Mike Dye, D. Sarah Stamps, Myles Mason
Artificial intelligence applications within the geosciences are becoming increasingly common, yet there are still many challenges to adapt established techniques to geoscience datasets. Applications in the realm of volcanic hazards assessment show great promise. This Jupyter notebook ingests real-time GNSS data streams from the EarthCube CHORDS (Cloud-Hosted Real-time Data Services for the Geosciences) portal TZVOLCANO, applies unsupervised learning algorithms to perform automated data quality control (“anomaly detection”), and explores autonomous detection of unusual volcanic activity. TZVOLCANO streams real-time GNSS positioning data from the active Ol Doinyo Lengai volcano in Tanzania through UNAVCO’s real-time GNSS data services, which provide near-real-time positions processed by the Trimble Pivot system. The positioning data (latitude, longitude, and height) are imported into this Jupyter Notebook in user-defined time spans. The raw data are then collected in sets by the notebook and processed to extract useful calculated variables, such as an average change vector, in preparation for the machine learning algorithms. In order to create usable data, missing time-series points are imputed using the “most frequent” strategy. After this initial preparation, unsupervised K-means and Gaussian Mixture machine learning algorithms are utilized to locate and remove data points that are likely unrelated to volcanic signals. Preliminary results indicate that both the K-means and Gaussian Mixture machine learning algorithms perform well at identifying regions of high noise within tested GNSS data sets.
TZVOLCANO, CHORDS, UNAVCO, Artificial Intelligence, Machine Learning
These notebooks are Binder enabled and can be run on mybinder.org for free using the links below
It is a best practice to use a virutal python environment so the differing dependencies between projects do not conflict
To run this Notebook on your local machine, you will need the following Python3 libraries:
Library | Version | |
---|---|---|
numpy | 1.19.* | Linear algerbra and array manipulation |
pandas | 1.2.* | Data analysis and manipulation |
scipy | 1.6.* | Science and math utilities |
matplotlib | 3.3.* | Plotting |
ipywidgets | 7.6.0 | GUI widgets |
scikit-learn | 0.24.* | Machine learning |
tensorflow | 2.5.0rc3 | Neural network libraries |
If you are using conda the collowing code will create the required environment for this notebook
conda create --name tzvolcano_machine_learning_env
conda activate tzvolcano_machine_learning_env
conda install python=3.7
conda install pip
conda install -c conda-forge jupyterlab
conda install -c conda-forge notebook
conda install numpy=1.19
conda install pandas=1.2
conda install scipy=1.6
conda install matplotlib=3.3
conda install ipywidgets=7.6
conda install scikit-learn=0.24
pip install tensorflow==2.5.0.rc3
Note that the installation of tensorflow if done with pip, which may cause problems when used in conjustion with conda.
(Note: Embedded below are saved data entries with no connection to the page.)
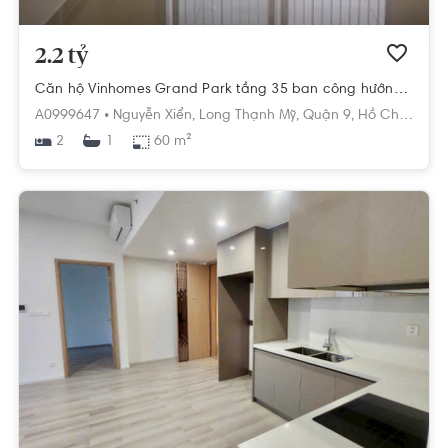
2.2 tỷ
Căn hộ Vinhomes Grand Park tầng 35 ban công hướng Đông mát mẻ.
A0999647 •
Nguyễn Xiển,
Long Thạnh Mỹ,
Quận 9,
Hồ Chí Minh
2
60 m²
1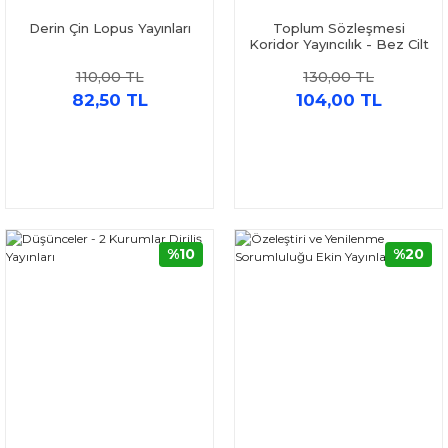
Derin Çin Lopus Yayınları
Toplum Sözleşmesi
Koridor Yayıncılık - Bez Cilt
110,00 TL
130,00 TL
82,50 TL
104,00 TL
%10
%20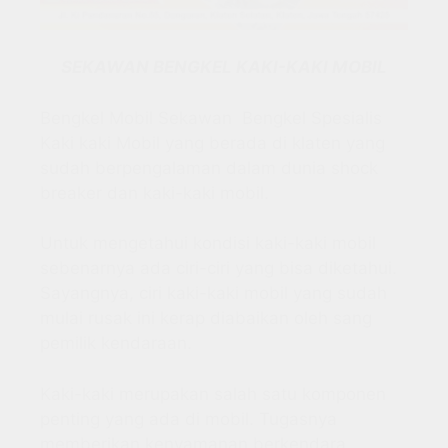
SEKAWAN BENGKEL KAKI-KAKI MOBIL
Bengkel Mobil Sekawan Bengkel Spesialis
Kaki kaki Mobil yang berada di klaten yang
sudah berpengalaman dalam dunia shock
breaker dan kaki-kaki mobil.
Untuk mengetahui kondisi kaki-kaki mobil
sebenarnya ada ciri-ciri yang bisa diketahui.
Sayangnya, ciri kaki-kaki mobil yang sudah
mulai rusak ini kerap diabaikan oleh sang
pemilik kendaraan.
Kaki-kaki merupakan salah satu komponen
penting yang ada di mobil. Tugasnya
memberikan kenyamanan berkendara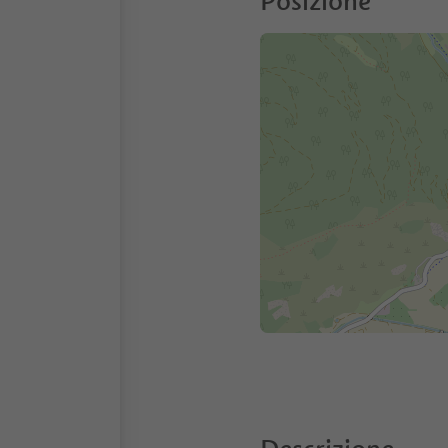
Posizione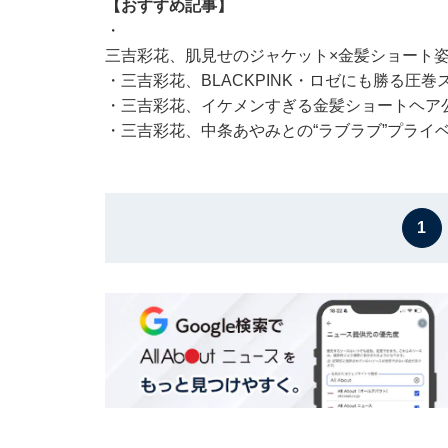
【おすすめ記事】
・
三吉彩花、肌見せのジャケット×金髪ショート姿
・
三吉彩花、BLACKPINK・ロゼにも勝る圧
・
三吉彩花、イケメンすぎる金髪ショートヘア
・
三吉彩花、中条あやみとの“ラブラブ”プライベ
1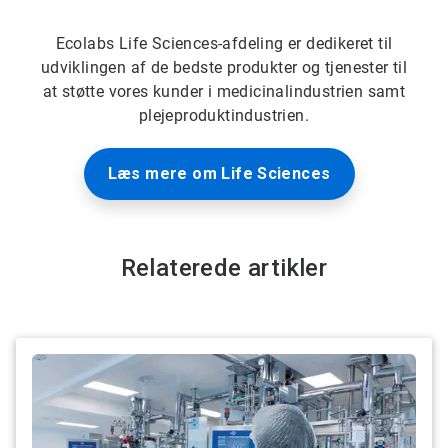
Ecolabs Life Sciences-afdeling er dedikeret til
udviklingen af de bedste produkter og tjenester til
at støtte vores kunder i medicinalindustrien samt
plejeproduktindustrien.
Læs mere om Life Sciences
Relaterede artikler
Unfortunately, the version of tensorflow required has not been released as a conda package as of this writing.
If you are not using conda, you can install the depenencies with pip3
All the required dependencies can be installed from the requirements.txt file:
pip3 install -r requirements.txt
python3 -m venv tzvolcano_ml_env
source env/bin/activate
when done with the notebook, you can deactivate the environment:
deactivate
More information on virtual envirnments can be found here
pip install jupyter_contrib_nbextensions
jupyter contrib nbextension install
jupyter nbextension enable toc2/main